Die Kämpfe in Giesing dauerten eine Woche, dann war es vorbei. Die Räterepublik war gestürzt. Die Freikorps bekamen das blutige Handwerk anvertraut, die Stadt zu «reinigen». Mitleidlos machten Glücksritter und Rechtsradikale nun im Auftrag der SPD-Regierung Jagd auf die letzten Roten.
Hatte Magdalena, wie so viele Bürger, die «Weißen» anfangs noch mit Blumen empfangen, verflog die Freude schneller als deren Frische. Während die Blüten von tausend Stiefeln zertreten in schmierigen Pfützen faulten, fegte eine Welle des Terrors durch die Straßen. Geduckt und verängstigt hasteten die Menschen ihrer Wege, wer konnte, blieb zu Hause. Das Regiment der Roten war vielen brutal und verängstigend erschienen, aber nun wurde es noch übertroffen. Immer wieder hörte man Schüsse, lagen Tote am Weg. Schreie, wenn Menschen scheinbar urplötzlich aus ihren Häusern auf die Straßen gezerrt wurden. Oben am Ostfriedhof waren unüberschaubare Mengen verstümmelter Leichen aufgebahrt, die niemand mehr identifizieren konnte. Mütter suchten ihre Söhne, Männer ihre Frauen, Kinder ihre Eltern. Ein Gestank von Verwesung hing in der Luft wie über einem Schlachtfeld.

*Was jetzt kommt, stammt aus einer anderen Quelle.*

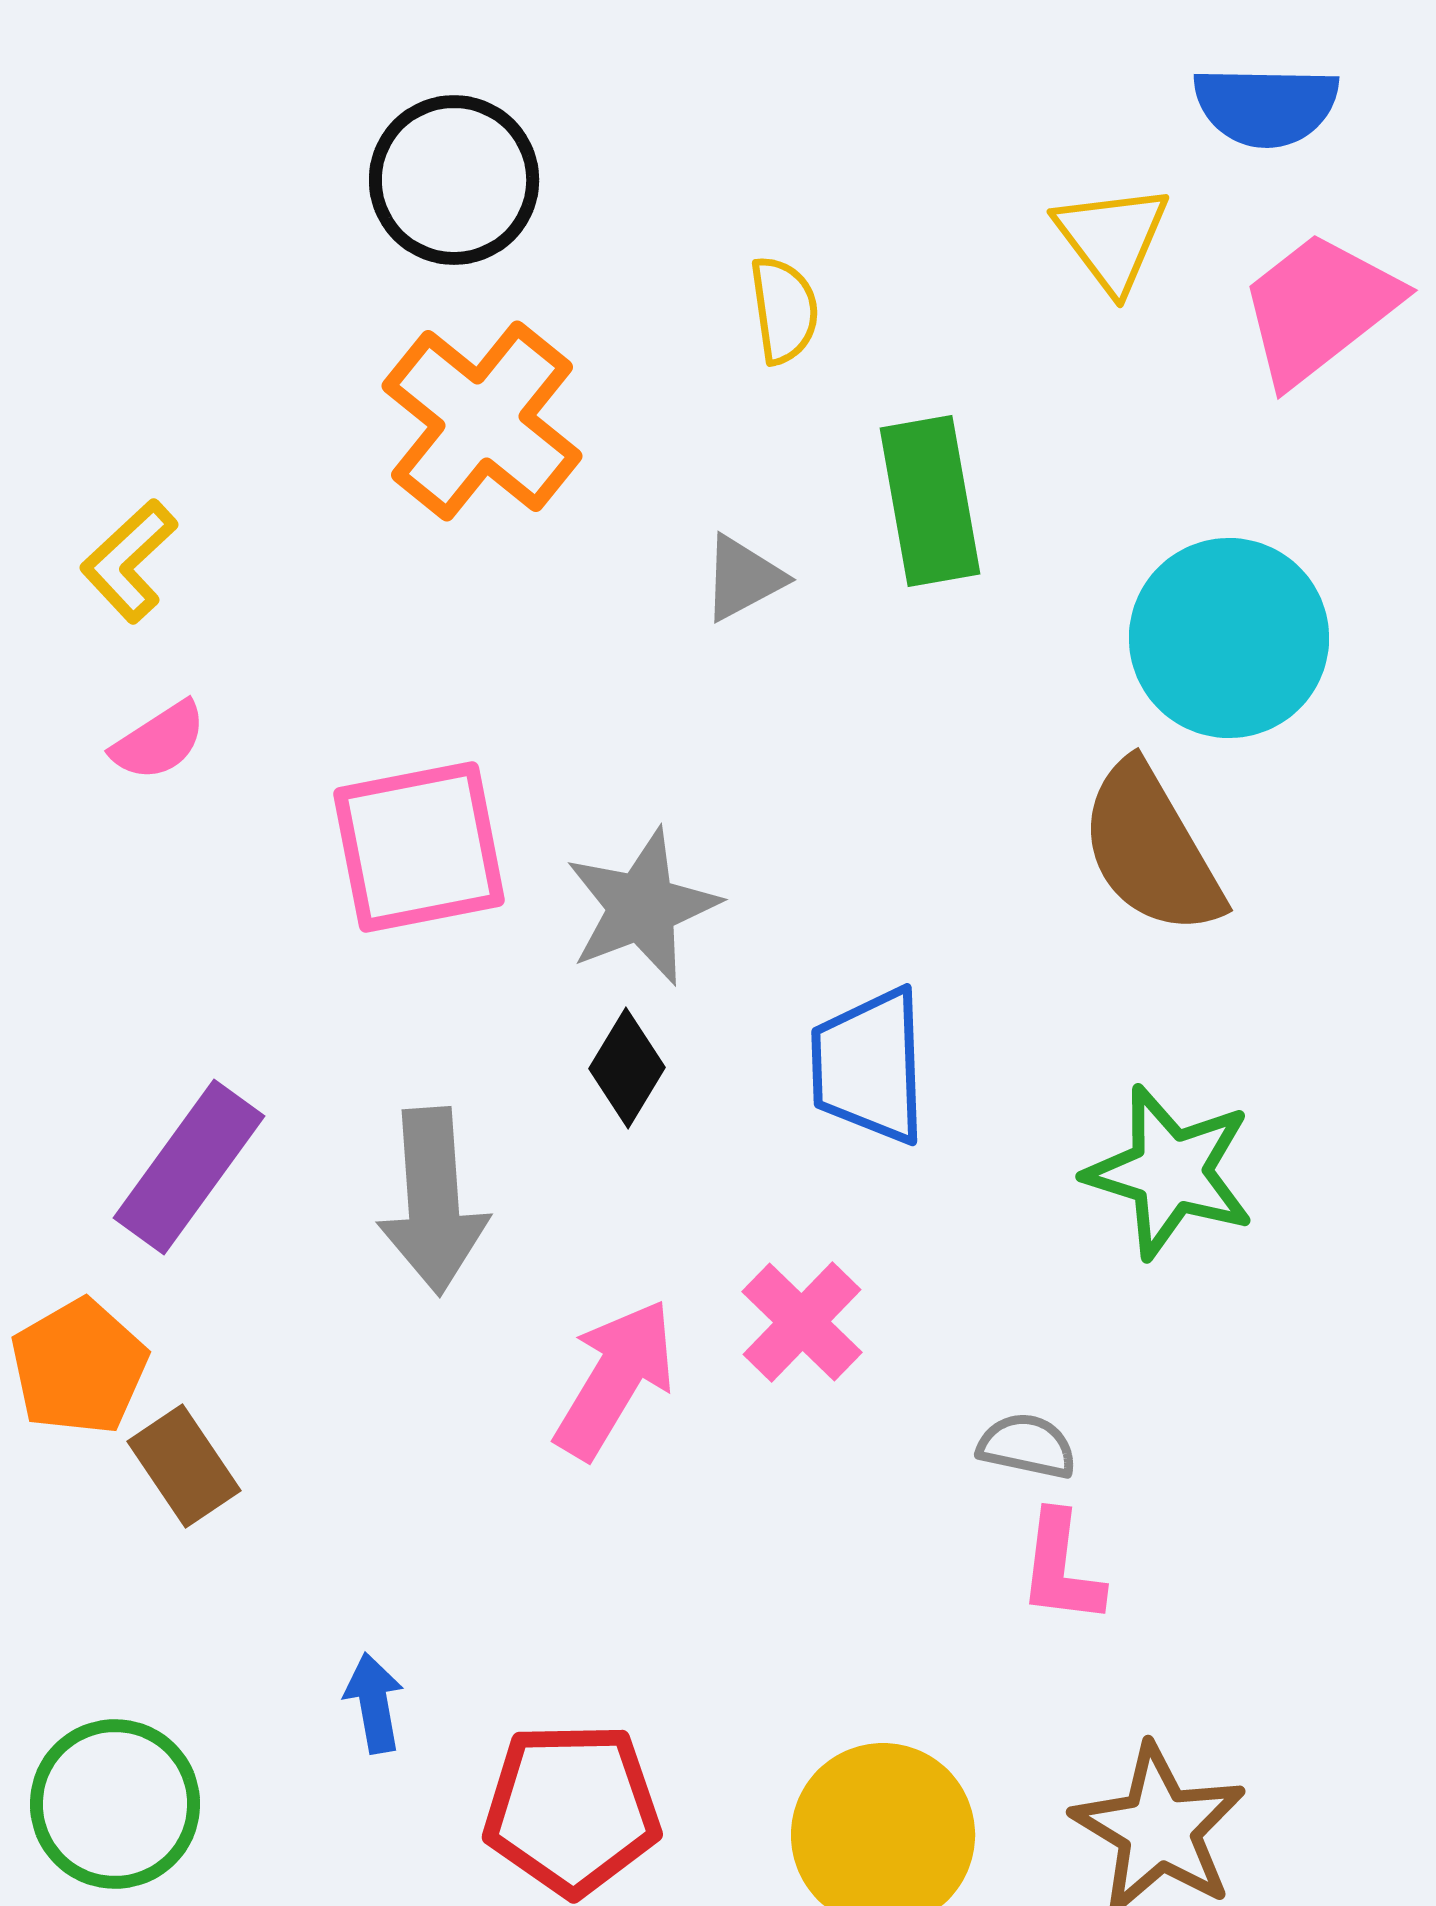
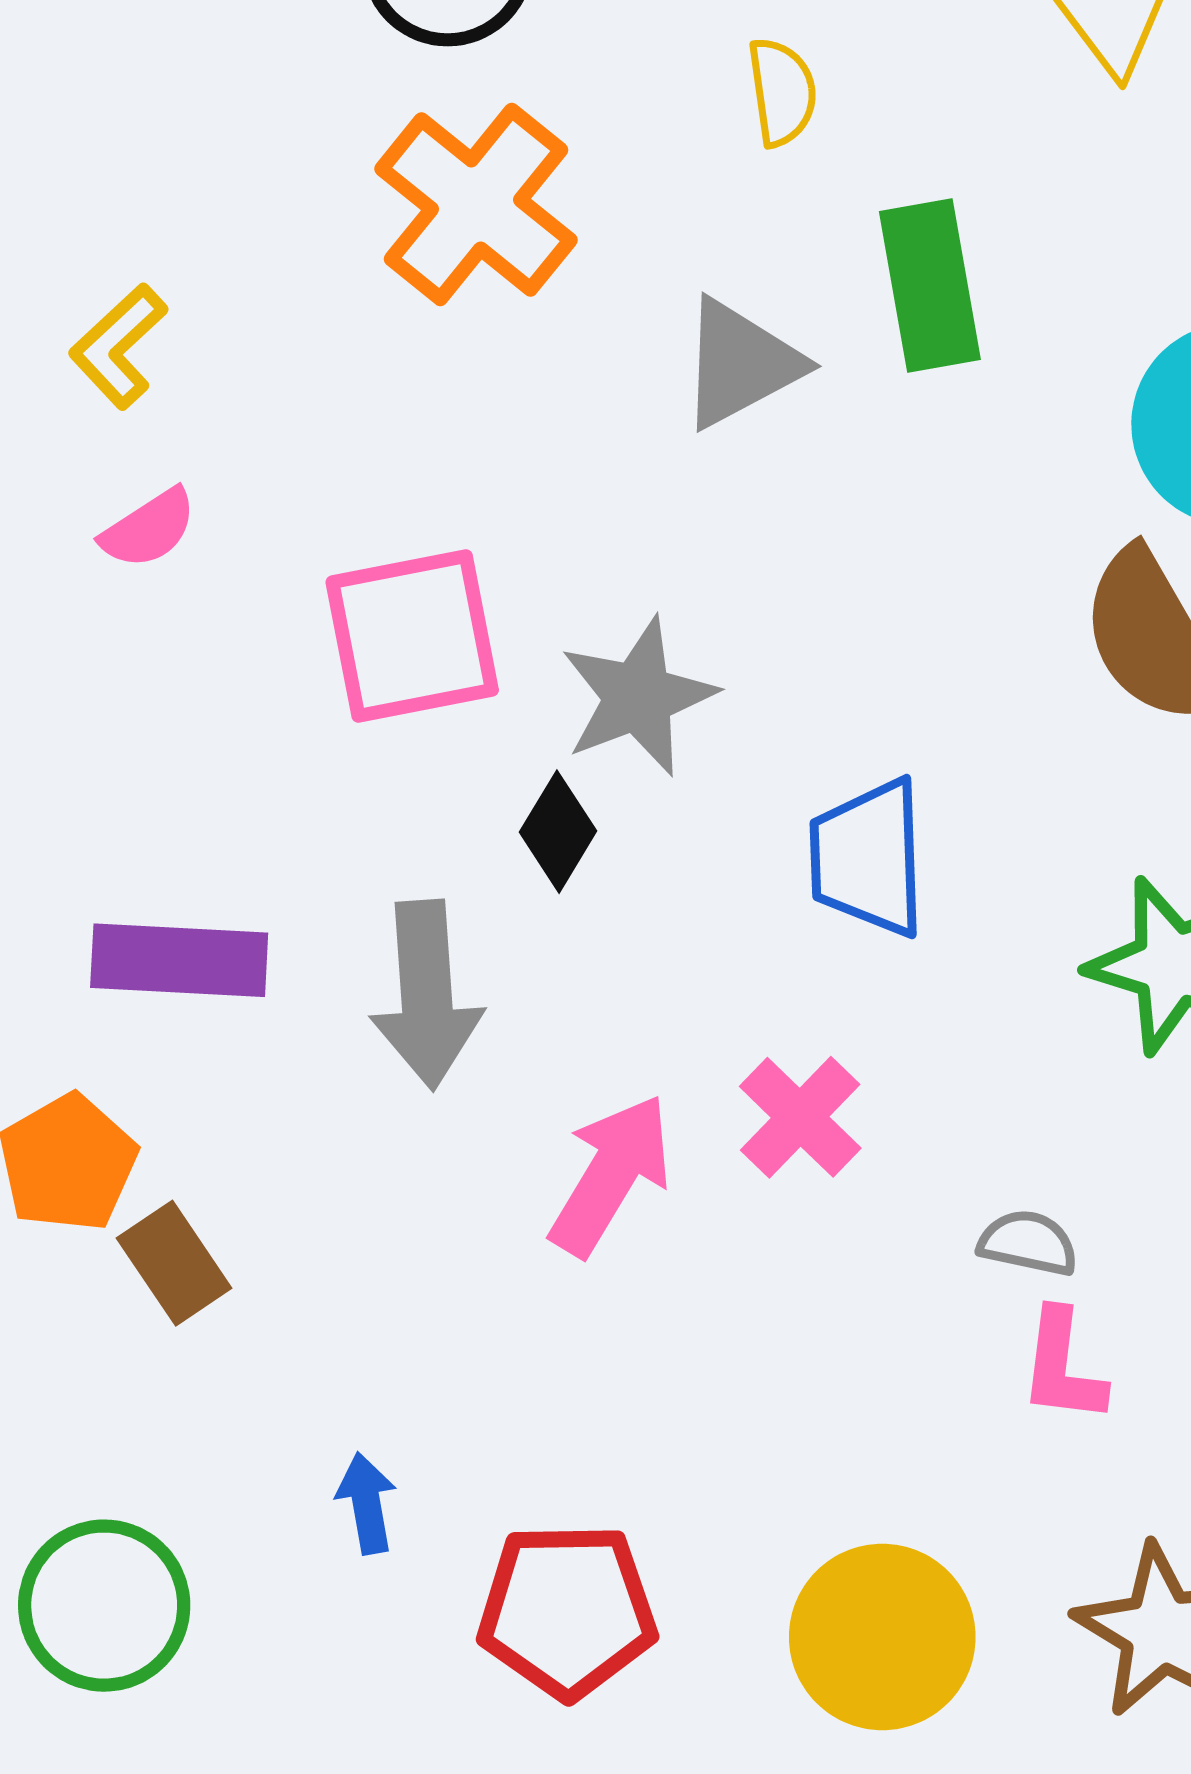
gray triangle: (743, 578) -> (740, 364), size x1.5
black diamond: (627, 1068) -> (558, 832), moved
purple rectangle: (189, 1167) -> (179, 960), turned 57

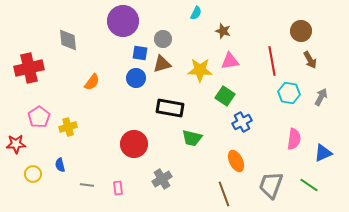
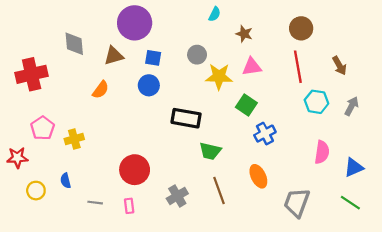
brown circle: (301, 31) -> (301, 28), moved
gray circle: (163, 39) -> (197, 55), moved
brown triangle: (162, 64) -> (114, 56), moved
red circle: (134, 144) -> (135, 170), moved
green line: (309, 185) -> (350, 203), moved
brown line: (224, 194) -> (219, 191), moved

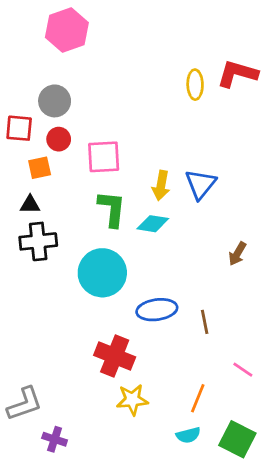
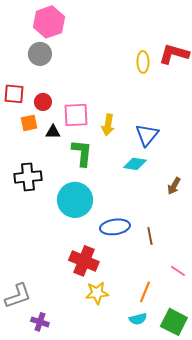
gray circle: (55, 101) -> (40, 54), moved
yellow arrow: (161, 186) -> (108, 125), moved
black triangle: (30, 205) -> (53, 132), moved
cyan diamond: (153, 224) -> (135, 164), moved

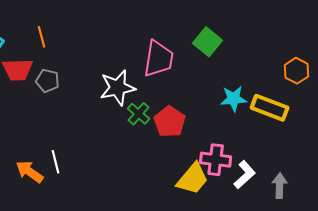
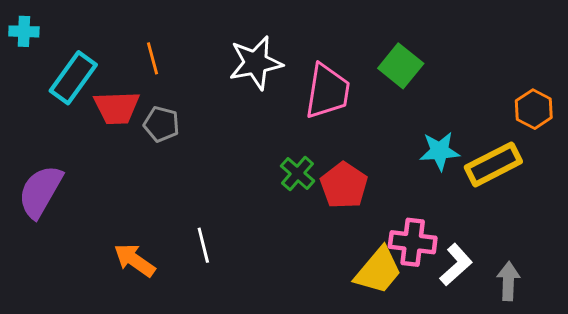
white star: (118, 88) -> (256, 63), moved
yellow rectangle: (270, 108) -> (493, 164), turned -48
white line: (56, 162) -> (203, 245), moved

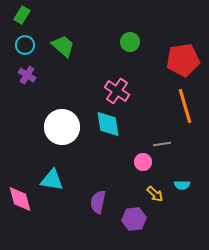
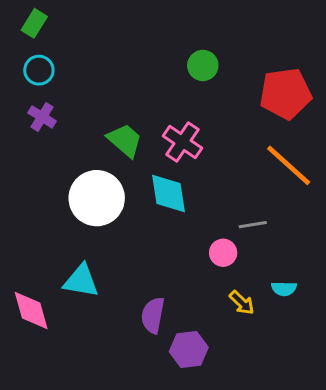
green trapezoid: (63, 46) -> (125, 140), moved
orange line: (185, 106) -> (289, 165), turned -32
purple hexagon: (134, 219) -> (189, 349), moved

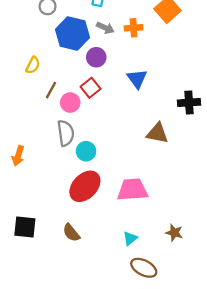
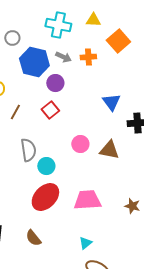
blue triangle: (137, 79) -> (111, 102), moved
pink circle: (70, 103) -> (80, 144), moved
brown star: (174, 233) -> (132, 206), moved

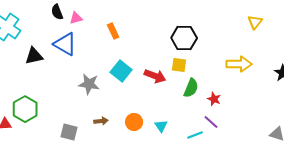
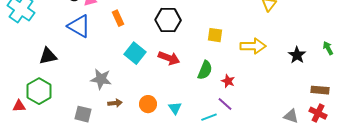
orange rectangle: (113, 31) -> (118, 18), moved
black hexagon: (184, 38) -> (168, 20), moved
black triangle: (34, 56) -> (48, 56), moved
yellow square: (179, 65) -> (215, 35), moved
gray star: (89, 84) -> (101, 79), moved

Es war, als wäre der Krieg mitten in die Stadt zurückgekehrt.
Die Malzfabrik Moser lag etwas stadtauswärts in Obergiesing, in einem Backsteinbau mit endlosen Reihen quadratischer Fenster. Das Wohnhaus befand sich gegenüber, und das Kontor blickte auf das Labyrinth der roten Mauern. Als die Fabrik entstanden war, in den reichen Gründerjahren, war sie schnell gewachsen und zweimal erweitert worden. Aber als der Krieg ausbrach, wurde Gerste plötzlich knapp. So waren heute ganze Flügel der Anlage ungenutzt. Man erkannte sie an den dunklen Fensterlöchern mit den gesprungenen Scheiben.
Mit gerunzelter Stirn saß Magdalena in dem kleinen, spärlich möblierten Kontor über den Rechnungen. Anders als in dem eindrucksvollen Arbeitszimmer von Claras Mutter war hier alles schlicht gehalten: Ein einfacher Schreibtisch, Schränke für die Unterlagen, das war alles. Nur ein Alpenveilchen fristete ein kümmerliches Dasein auf der Fensterbank. Trotzdem fühlte es sich sicher an. Clara hatte schon mehrmals angerufen, weil heute eine Vorlesung über Enzyme angesetzt war. Doch Magdalena wollte nicht mit. Das bloße Geräusch von Männerstiefeln machte ihr Angst, und womöglich begegnete sie dort ehemaligen Roten. Seit Tagen nahm sie Baldrian, aber noch immer schreckte sie bei jedem plötzlichen Geräusch zusammen.
«Und? Wie sieht es aus?», fragte Magdalenas Mutter. Sie war eine große, breit gebaute Frau mit einem schlichten Gesicht und allmählich schütter werdendem hellem Haar, das sie zu einem dünnen Knoten gewunden hatte. Noch immer trug sie lange schwarze Trauerkleider, die sie noch blasser wirken ließen, als sie ohnehin war. Die neuen Freiheiten der Frauen verängstigten sie nur.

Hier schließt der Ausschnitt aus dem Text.